TimComments.html 3.82 KB
<HTML>
<HEAD>
<TITLE>Some commenst on SGML syntax</TITLE>
<NEXTID N="z1">
</HEAD>
<BODY>
<H1>Reform of SGML</H1>It is true that SGML was designed
from the standpoint of markup, that
is, annotations on text as to how
it should be formatted, rather than
as a language.  Here is my $.02 worth
.. I don't for a moment imagine that
ISO would really clean it up at this
stage. (March 93). We consider an
incremental cleaning up of justa
few points of SGML syntax.
<H2>Clean up those brackets</H2>The problems of interpretation of
the space betwen two tags would be
removed if one had a delimiter (say
a semicolon) which meant "end of
tag, begin new tag". For some reason
an empty piece of text is used for
this in SGML!  This is like using
a null string, or often a newline
string, as a statement separator.<P>
Suppose one could then write
<PRE>			&lt;TAG1 ATTR ATTR2 ;
 			TAG2 ATTRSF SDF SDF>
 
</PRE>instead of
<PRE>			&lt;TAG1 ATTR ATTR2>
			&lt;TAG2 ATTRSF SDF SDF>

</PRE>Try this with your average DTD and
see how clean it looks!
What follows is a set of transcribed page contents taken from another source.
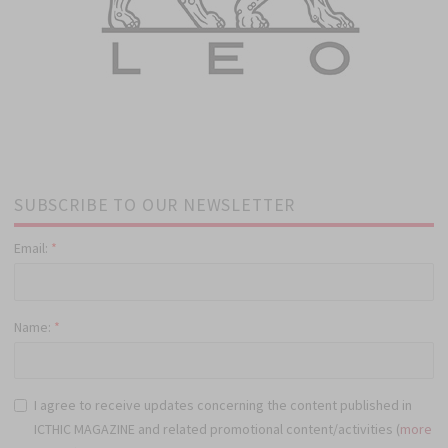
SUBSCRIBE TO OUR NEWSLETTER
Email:
*
Name:
*
I agree to receive updates concerning the content published in
ICTHIC MAGAZINE and related promotional content/activities (
more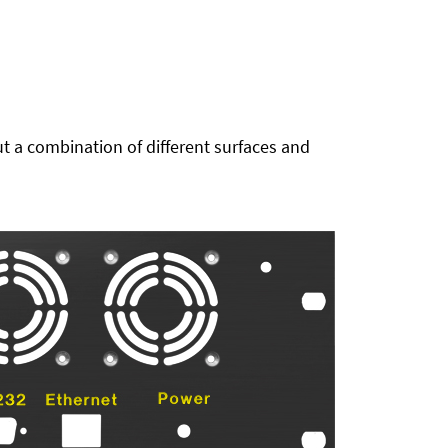
t a combination of different surfaces and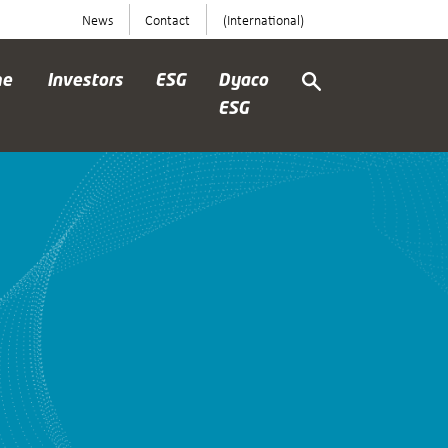
News
Contact
(International)
me
Investors
ESG
Dyaco
ESG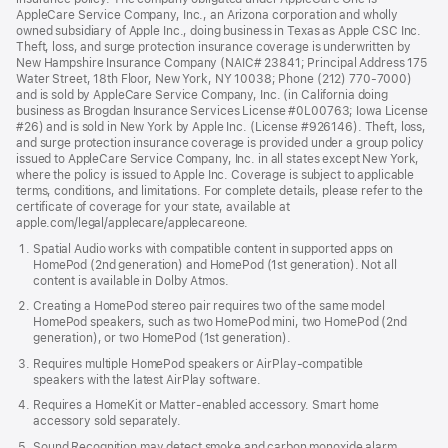
AppleCare Service Company, Inc., an Arizona corporation and wholly
owned subsidiary of Apple Inc., doing business in Texas as Apple CSC Inc.
Theft, loss, and surge protection insurance coverage is underwritten by
New Hampshire Insurance Company (NAIC# 23841; Principal Address 175
Water Street, 18th Floor, New York, NY 10038; Phone (212) 770-7000)
and is sold by AppleCare Service Company, Inc. (in California doing
business as Brogdan Insurance Services License #0L00763; Iowa License
#26) and is sold in New York by Apple Inc. (License #926146). Theft, loss,
and surge protection insurance coverage is provided under a group policy
issued to AppleCare Service Company, Inc. in all states except New York,
where the policy is issued to Apple Inc. Coverage is subject to applicable
terms, conditions, and limitations. For complete details, please refer to the
certificate of coverage for your state, available at
apple.com/legal/applecare/applecareone.
Spatial Audio works with compatible content in supported apps on
HomePod (2nd generation) and HomePod (1st generation). Not all
content is available in Dolby Atmos.
Creating a HomePod stereo pair requires two of the same model
HomePod speakers, such as two HomePod mini, two HomePod (2nd
generation), or two HomePod (1st generation).
Requires multiple HomePod speakers or AirPlay-compatible
speakers with the latest AirPlay software.
Requires a HomeKit or Matter-enabled accessory. Smart home
accessory sold separately.
Sound Recognition may detect smoke and carbon monoxide alarm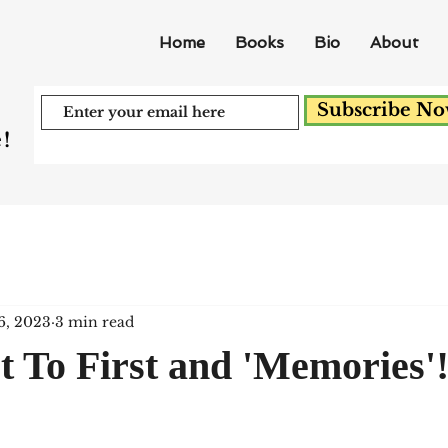
Home
Books
Bio
About
Subscribe N
!
6, 2023
3 min read
 To First and 'Memories'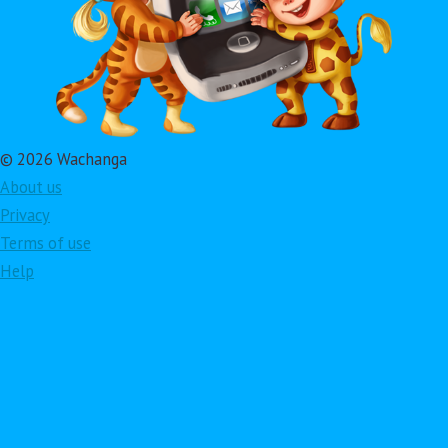
© 2026 Wachanga
About us
Privacy
Terms of use
Help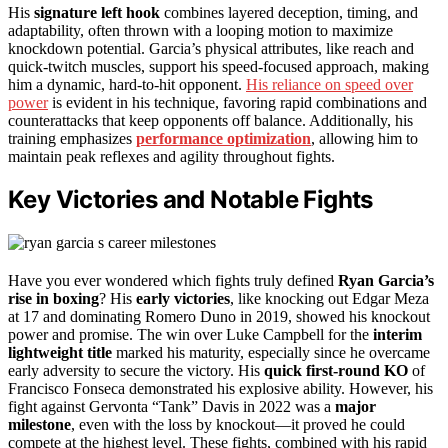
His
signature left hook
combines layered deception, timing, and
adaptability, often thrown with a looping motion to maximize
knockdown potential. Garcia’s physical attributes, like reach and
quick-twitch muscles, support his speed-focused approach, making
him a dynamic, hard-to-hit opponent.
His reliance on speed over
power
is evident in his technique, favoring rapid combinations and
counterattacks that keep opponents off balance. Additionally, his
training emphasizes
performance optimization
, allowing him to
maintain peak reflexes and agility throughout fights.
Key Victories and Notable Fights
Have you ever wondered which fights truly defined
Ryan Garcia’s
rise in boxing
? His
early victories
, like knocking out Edgar Meza
at 17 and dominating Romero Duno in 2019, showed his knockout
power and promise. The win over Luke Campbell for the
interim
lightweight title
marked his maturity, especially since he overcame
early adversity to secure the victory. His
quick first-round KO
of
Francisco Fonseca demonstrated his explosive ability. However, his
fight against Gervonta “Tank” Davis in 2022 was a
major
milestone
, even with the loss by knockout—it proved he could
compete at the highest level. These fights, combined with his rapid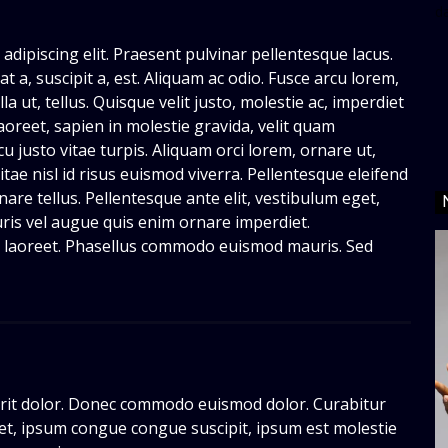
d
adipiscing elit. Praesent pulvinar pellentesque lacus.
t a, suscipit a, est. Aliquam ac odio. Fusce arcu lorem,
la ut, tellus. Quisque velit justo, molestie ac, imperdiet
aoreet, sapien in molestie gravida, velit quam
 justo vitae turpis. Aliquam orci lorem, ornare ut,
tae nisl id risus euismod viverra. Pellentesque eleifend
are tellus. Pellentesque ante elit, vestibulum eget,
auris vel augue quis enim ornare imperdiet.
ie laoreet. Phasellus commodo euismod mauris. Sed
it dolor. Donec commodo euismod dolor. Curabitur
eet, ipsum congue congue suscipit, ipsum est molestie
The result
looks like (what it should be) a
computing language with text as parameters.
<H2>Free format</H2>Suppose white space be allowed between
the &lt; and the first character.  This
is unthinkable to the markup-minded
person who wants a &lt; by itself to
be an error but it looks SO much
nicer to a language-minded person:
<PRE>		&lt;SECTION LEVEL=2>
		&lt;STITLE ID=ABC>What Next?
		&lt;/STITLE>
		&lt;IDX>
		   &lt;FIG X=7 y=67  CAP="The solution">
		   Hello
		   &lt;/FRE>
		&lt;/IDX>

</PRE>would come out like
<PRE>		SECTION LEVEL=2;
		    STITLE ID=ABC  >What Next?&lt;
		 /STITLE;
		 IDX;
		   FIG X=7 y=67  CAP="The solution"
		   >Hello&lt;
		   /FIG;
		/IDX;

</PRE>It makes so much more sense to quote
the text instead of the markup when
there is much more markup than text.
 This way it can look like language
with embedded text or text with embedded
markup depending on which is predominant.
<H2>Unifying the quoting</H2>Now, the astute would realize that
the double quotes in the attribute
value CAP="The solution" are playing
basically the same role as the angle
brackets which are left around text,
and would suggest that they are made
equivalent.
<PRE>		SECTION LEVEL=2;
		    STITLE ID=ABC  >What Next?&lt;
		 /STITLE;
		 IDX;
		   FIG X=7 y=67  CAP=>The solution&lt;
		   >Hello&lt;
		   /FIG;
		/IDX;

</PRE>Now we have only one form of quoting
and we can easily distinguish between
markup and text because one is inside
and the other outside the quotes.
<H2>Mark the structure</H2>An independent point is a fundamental
bug in the language design which
makes it impossible to tell which
elements are empty without the DTD.
  In other words, the structure is
not apparent from the syntax. For
a "structured markup language", that's
pretty bad.<P>
 If you run Dynatext, for example,
all you have to do is tell it which
elements are empty and it can do
a good job without any DTD.  It should
really be possible to see the structure
at a low level. So I would suggest
some kind of opening symbol which
was mandatory on all element opening
tags. maybe a trailing / for symetry
with the leading  / of the closing
tag. For example:
<PRE>		SECTION/ LEVEL=2;
		    STITLE/ ID=ABC  >What Next?&lt;
		    /STITLE;
		   IDX/;
		      FIG/ X=7 y=67  CAP=>The solution&lt;
		         >Hello&lt;
		      /FIG;
		/  IDX;

</PRE>Now I can parse that and see that
I am missing a section end.<P>
Of course real language people might
want use a different concrete syntax:
<PRE>		{ section(level=2)
		    { stitle(id=abc)
		    	"What's Next?"
		    } stitle
		    { idx
		        { fig (x=7, y=67, cap="The solution")
			    "Hello"
		        } fig
	   	     } idx
	
</PRE>but we wouldn't like SGML not to
look like SGML, would we?  :-)
<PRE>	

</PRE>
<ADDRESS><A
NAME="0" HREF="http://www.w3.org./hypertext/TBL_Disclaimer.html">Tim BL</A></A>
</ADDRESS></BODY>
</HTML>